Go through the data below line by line and report how many lines contain "dieses", giving only that figure.

Study material below:

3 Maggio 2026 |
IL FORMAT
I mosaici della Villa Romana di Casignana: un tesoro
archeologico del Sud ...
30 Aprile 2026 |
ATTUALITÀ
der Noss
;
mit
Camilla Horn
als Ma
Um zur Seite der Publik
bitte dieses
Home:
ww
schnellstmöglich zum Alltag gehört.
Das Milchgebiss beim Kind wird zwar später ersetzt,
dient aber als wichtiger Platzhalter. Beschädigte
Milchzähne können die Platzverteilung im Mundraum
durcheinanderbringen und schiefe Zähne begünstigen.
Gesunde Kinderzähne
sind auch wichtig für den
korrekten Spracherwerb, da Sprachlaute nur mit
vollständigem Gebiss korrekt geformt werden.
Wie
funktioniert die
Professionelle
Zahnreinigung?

End of Study material.
Study material below:

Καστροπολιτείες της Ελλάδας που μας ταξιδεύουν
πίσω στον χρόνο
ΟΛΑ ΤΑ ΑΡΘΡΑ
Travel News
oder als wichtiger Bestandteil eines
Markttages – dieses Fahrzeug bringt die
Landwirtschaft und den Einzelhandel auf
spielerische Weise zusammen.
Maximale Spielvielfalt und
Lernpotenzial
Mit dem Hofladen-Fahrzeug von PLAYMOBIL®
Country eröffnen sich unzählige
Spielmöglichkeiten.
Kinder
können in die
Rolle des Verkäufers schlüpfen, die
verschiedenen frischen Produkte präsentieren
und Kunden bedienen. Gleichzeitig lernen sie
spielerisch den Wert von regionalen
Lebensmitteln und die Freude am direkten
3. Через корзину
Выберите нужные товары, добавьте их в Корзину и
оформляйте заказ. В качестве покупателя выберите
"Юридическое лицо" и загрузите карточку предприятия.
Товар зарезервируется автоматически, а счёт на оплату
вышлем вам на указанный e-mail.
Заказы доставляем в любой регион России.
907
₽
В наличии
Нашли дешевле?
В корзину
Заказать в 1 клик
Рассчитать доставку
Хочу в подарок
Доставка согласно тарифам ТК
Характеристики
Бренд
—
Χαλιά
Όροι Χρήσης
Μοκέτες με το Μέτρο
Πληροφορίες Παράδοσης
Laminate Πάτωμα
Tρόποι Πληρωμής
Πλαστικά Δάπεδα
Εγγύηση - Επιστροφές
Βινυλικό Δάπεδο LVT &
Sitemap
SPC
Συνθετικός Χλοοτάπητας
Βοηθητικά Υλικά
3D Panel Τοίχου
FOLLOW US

End of Study material.

Solution for this task: 2